• Directions:
Start at the line below containing "সহজভাবে নিয়ে আগেই" and stop at the line containing "পরিচালিত রোমান্টিক-কমেডি সিনেমা". Repeat every line of that stretch exactly, and nothing outside it.
:: Provided records ::
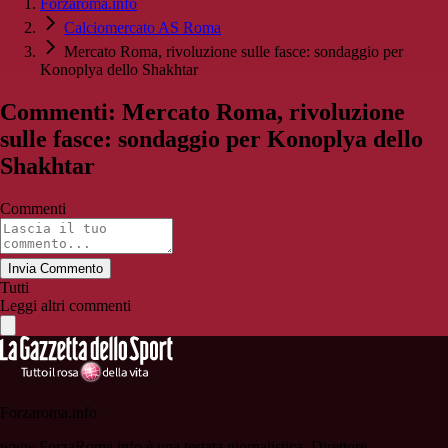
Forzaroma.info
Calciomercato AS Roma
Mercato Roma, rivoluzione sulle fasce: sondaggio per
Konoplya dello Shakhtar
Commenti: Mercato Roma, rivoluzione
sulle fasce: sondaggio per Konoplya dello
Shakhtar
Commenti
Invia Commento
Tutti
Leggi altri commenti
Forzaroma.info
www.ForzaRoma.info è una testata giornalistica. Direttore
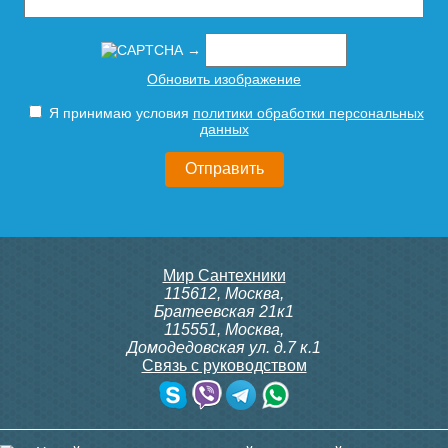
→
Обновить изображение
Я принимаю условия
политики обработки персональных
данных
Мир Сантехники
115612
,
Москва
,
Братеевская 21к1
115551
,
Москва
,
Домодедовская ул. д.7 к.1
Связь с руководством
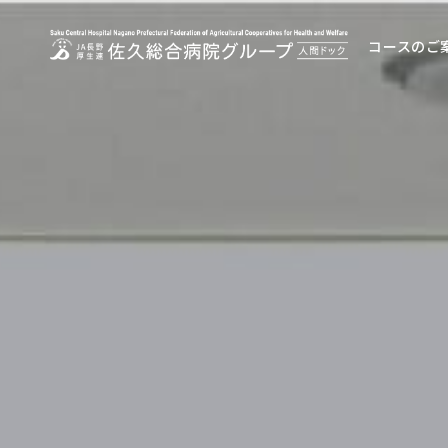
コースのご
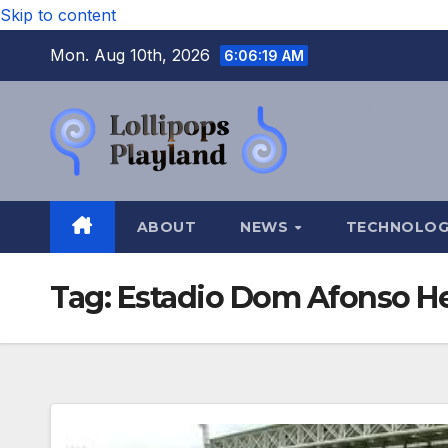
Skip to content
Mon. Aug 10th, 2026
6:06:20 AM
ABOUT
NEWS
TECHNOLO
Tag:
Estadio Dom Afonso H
:::
:: Provided records ::
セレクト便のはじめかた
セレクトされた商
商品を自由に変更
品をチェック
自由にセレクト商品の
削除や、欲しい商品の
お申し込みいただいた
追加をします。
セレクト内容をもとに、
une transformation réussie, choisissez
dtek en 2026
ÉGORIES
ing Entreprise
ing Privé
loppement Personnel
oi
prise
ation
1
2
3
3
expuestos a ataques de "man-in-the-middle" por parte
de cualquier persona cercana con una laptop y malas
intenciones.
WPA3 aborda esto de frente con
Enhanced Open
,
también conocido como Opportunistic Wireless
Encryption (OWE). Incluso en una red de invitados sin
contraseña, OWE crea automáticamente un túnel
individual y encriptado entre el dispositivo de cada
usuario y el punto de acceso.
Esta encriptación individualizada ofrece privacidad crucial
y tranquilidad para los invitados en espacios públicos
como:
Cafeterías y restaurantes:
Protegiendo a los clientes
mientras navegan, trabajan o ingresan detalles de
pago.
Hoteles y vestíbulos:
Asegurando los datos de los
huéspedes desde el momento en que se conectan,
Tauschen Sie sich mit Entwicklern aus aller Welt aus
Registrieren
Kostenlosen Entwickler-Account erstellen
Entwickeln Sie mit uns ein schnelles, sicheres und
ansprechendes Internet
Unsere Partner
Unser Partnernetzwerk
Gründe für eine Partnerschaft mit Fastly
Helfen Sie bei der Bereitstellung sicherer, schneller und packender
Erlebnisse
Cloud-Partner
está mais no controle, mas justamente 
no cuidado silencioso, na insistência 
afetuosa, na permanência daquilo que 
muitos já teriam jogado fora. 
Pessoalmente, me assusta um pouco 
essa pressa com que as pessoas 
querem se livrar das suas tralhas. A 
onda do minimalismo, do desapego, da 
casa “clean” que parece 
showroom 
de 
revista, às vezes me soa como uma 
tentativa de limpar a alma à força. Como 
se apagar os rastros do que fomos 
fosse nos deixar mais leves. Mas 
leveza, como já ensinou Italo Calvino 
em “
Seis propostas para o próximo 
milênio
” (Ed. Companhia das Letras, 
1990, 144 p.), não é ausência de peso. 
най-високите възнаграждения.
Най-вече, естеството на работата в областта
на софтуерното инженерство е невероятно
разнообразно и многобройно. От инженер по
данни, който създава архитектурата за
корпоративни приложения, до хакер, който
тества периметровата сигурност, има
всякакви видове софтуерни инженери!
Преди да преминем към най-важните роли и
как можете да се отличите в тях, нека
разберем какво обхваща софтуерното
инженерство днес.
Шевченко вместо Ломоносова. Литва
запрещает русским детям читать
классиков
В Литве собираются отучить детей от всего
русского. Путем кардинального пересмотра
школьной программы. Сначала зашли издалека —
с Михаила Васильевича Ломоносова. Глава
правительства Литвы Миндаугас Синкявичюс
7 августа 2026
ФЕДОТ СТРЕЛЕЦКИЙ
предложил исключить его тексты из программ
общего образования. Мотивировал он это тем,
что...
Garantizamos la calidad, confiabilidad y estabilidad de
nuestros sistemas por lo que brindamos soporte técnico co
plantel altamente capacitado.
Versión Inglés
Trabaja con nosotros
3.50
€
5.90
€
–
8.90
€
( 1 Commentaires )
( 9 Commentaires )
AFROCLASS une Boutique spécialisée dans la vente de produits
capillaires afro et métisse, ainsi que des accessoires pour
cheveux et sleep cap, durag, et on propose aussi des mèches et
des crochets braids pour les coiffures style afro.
:::
:: Provided records ::
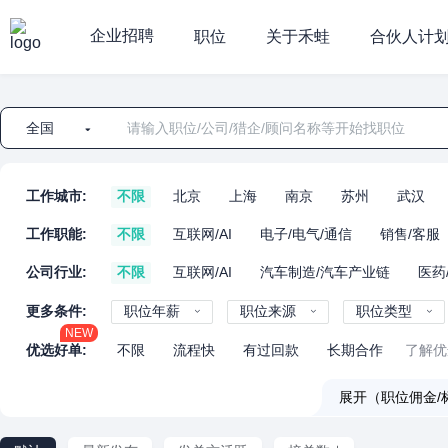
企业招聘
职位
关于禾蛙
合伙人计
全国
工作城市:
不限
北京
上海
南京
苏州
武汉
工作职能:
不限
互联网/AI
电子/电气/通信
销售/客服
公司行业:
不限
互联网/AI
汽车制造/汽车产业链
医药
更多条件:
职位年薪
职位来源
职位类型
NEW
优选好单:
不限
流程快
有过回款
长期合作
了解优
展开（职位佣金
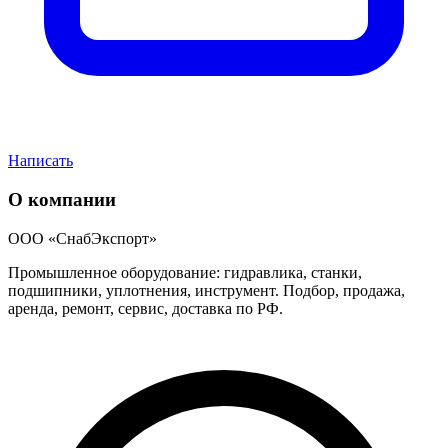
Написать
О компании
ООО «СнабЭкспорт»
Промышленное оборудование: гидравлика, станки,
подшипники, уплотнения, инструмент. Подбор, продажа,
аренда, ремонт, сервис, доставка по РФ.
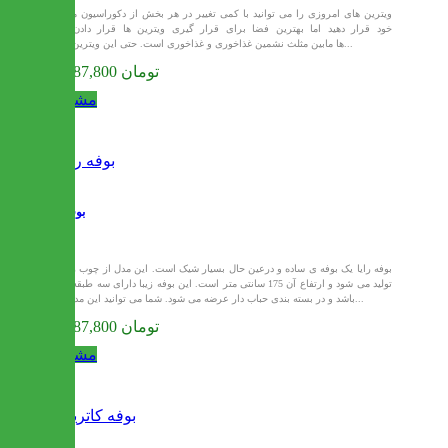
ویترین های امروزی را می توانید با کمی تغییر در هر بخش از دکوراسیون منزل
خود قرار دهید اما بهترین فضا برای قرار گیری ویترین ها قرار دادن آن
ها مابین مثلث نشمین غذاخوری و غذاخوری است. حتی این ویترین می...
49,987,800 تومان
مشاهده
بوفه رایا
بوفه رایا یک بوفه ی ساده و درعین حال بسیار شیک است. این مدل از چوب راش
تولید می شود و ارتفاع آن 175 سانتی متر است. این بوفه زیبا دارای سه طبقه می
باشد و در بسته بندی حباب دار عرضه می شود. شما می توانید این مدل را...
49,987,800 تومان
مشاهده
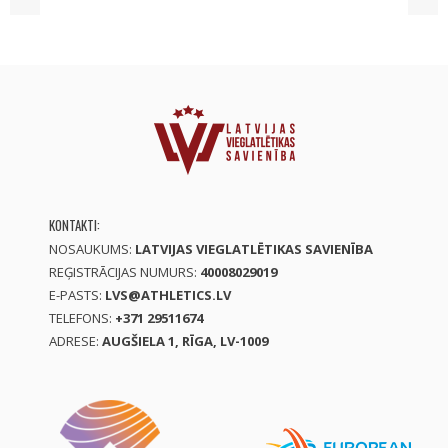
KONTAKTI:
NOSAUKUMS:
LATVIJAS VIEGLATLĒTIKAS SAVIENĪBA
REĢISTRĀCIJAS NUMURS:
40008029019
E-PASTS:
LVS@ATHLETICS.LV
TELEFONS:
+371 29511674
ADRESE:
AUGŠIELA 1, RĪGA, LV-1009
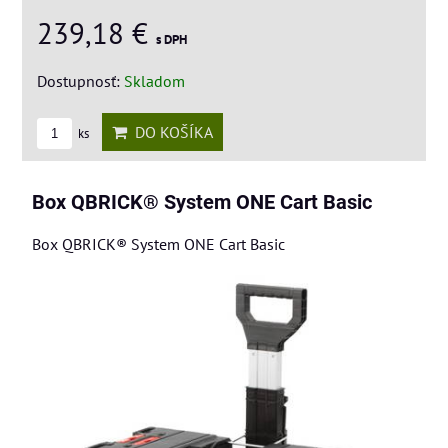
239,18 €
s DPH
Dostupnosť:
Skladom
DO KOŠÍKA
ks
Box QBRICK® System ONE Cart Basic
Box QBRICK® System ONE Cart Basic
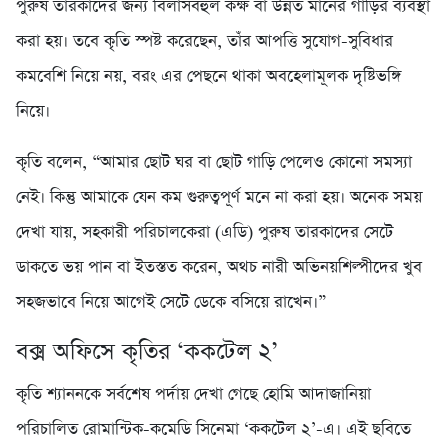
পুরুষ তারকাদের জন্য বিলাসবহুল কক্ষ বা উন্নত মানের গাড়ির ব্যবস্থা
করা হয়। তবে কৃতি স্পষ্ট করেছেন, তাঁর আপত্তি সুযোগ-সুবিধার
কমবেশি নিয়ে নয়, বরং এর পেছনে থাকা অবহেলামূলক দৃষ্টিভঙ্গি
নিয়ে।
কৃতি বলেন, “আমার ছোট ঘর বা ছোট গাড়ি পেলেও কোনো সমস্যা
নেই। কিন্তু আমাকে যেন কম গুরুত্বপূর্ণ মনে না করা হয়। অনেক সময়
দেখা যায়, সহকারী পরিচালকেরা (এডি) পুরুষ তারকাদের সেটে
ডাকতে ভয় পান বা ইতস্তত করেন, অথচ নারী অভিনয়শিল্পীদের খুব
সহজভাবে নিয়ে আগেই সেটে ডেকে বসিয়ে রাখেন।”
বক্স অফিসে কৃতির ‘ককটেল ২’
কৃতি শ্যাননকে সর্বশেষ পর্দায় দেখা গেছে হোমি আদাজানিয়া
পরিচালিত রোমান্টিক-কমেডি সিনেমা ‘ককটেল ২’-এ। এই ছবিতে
:::
• Expected answer:
সহজভাবে নিয়ে আগেই সেটে ডেকে বসিয়ে রাখেন।”
বক্স অফিসে কৃতির ‘ককটেল ২’
কৃতি শ্যাননকে সর্বশেষ পর্দায় দেখা গেছে হোমি আদাজানিয়া
পরিচালিত রোমান্টিক-কমেডি সিনেমা ‘ককটেল ২’-এ। এই ছবিতে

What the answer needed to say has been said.